Exercise input:
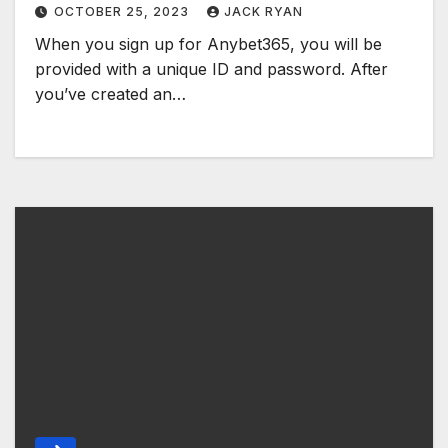
OCTOBER 25, 2023
JACK RYAN
When you sign up for Anybet365, you will be
provided with a unique ID and password. After
you’ve created an…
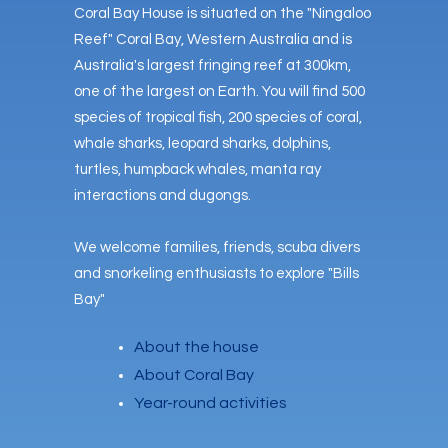
Coral Bay House is situated on the "Ningaloo
Reef" Coral Bay, Western Australia and is
Australia's largest fringing reef at 300km,
one of the largest on Earth. You will find 500
species of tropical fish, 200 species of coral,
whale sharks, leopard sharks, dolphins,
turtles, humpback whales, manta ray
interactions and dugongs.
We welcome families, friends, scuba divers
and snorkeling enthusiasts to explore "Bills
Bay"
About the house
About Coral Bay
Year-round activities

Your instructions:
Pictures are not part of the copy. Return every record exactly.

Completed exercise:
OCTOBER 25, 2023
JACK RYAN
When you sign up for Anybet365, you will be
provided with a unique ID and password. After
you’ve created an…
Coral Bay House is situated on the "Ningaloo
Reef" Coral Bay, Western Australia and is
Australia's largest fringing reef at 300km,
one of the largest on Earth. You will find 500
species of tropical fish, 200 species of coral,
whale sharks, leopard sharks, dolphins,
turtles, humpback whales, manta ray
interactions and dugongs.
We welcome families, friends, scuba divers
and snorkeling enthusiasts to explore "Bills
Bay"
About the house
About Coral Bay
Year-round activities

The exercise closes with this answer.